Natürlich ist es wichtig, sich bekannt zu machen – und sicher wäre es toll, wenn man auf einer solchen Veranstaltung einen potenziellen Investor oder Mitarbeiter kennenlernt. Aber das steht für uns nicht im Vordergrund. Wir wollen vor allem unser Know-how weitergeben.

Sie haben eine App programmiert, mit der man über verschiedene Fragen abstimmen lassen kann. Das geht über den Kauf von Schuhen oder die Wahl eines Urlaubsziels bis hin zur Terminabstimmung für ein Fußballspiel. Seit wann kann man die App runterladen und wie viele User haben Sie?

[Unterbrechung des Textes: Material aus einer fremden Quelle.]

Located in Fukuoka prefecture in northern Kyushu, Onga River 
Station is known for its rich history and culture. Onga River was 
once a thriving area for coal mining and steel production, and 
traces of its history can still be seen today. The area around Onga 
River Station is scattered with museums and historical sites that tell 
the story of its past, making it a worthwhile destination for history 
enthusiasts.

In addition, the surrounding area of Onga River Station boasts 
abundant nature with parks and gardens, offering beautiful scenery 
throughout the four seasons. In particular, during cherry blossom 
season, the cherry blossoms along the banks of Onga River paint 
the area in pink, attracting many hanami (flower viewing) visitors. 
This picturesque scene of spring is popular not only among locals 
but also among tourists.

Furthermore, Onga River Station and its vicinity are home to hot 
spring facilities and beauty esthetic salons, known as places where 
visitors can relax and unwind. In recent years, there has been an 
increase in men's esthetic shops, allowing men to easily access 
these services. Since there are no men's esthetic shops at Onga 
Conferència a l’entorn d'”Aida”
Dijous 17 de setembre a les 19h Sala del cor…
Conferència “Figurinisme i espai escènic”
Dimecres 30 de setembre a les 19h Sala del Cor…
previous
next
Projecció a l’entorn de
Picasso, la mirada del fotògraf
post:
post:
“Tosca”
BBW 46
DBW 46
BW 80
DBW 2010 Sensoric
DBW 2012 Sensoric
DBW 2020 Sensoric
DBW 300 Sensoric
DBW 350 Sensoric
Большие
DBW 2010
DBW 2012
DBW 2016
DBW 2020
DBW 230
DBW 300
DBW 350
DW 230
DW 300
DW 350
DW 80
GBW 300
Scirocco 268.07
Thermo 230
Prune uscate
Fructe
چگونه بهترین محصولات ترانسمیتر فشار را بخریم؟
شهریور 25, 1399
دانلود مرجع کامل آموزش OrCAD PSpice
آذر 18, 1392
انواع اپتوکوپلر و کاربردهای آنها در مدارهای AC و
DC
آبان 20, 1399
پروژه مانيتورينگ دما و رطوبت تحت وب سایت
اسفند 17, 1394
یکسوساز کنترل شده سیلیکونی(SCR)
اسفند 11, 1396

Wir, ein dreiköpfiges Gründerteam, haben die App im Dezember 2016 online gestellt. Bislang haben wir 500 Nutzer. Und es werden täglich mehr. Derzeit sind wir auf der Suche nach Investoren, um unsere Plattform zu bewerben und weiterzuentwickeln.

Apropos Geld: Die App ist kostenlos. Wie soll sie mal Gewinn einspielen?

Wenn unsere Nutzerbasis groß genug ist, werden wir interessierten Firmen die Möglichkeit geben, unsere Community über für sie interessante Sachverhalte zu befragen. Das wird als Werbungs- und Marktforschungsinstrument dann für die Firmen kostenpflichtig sein.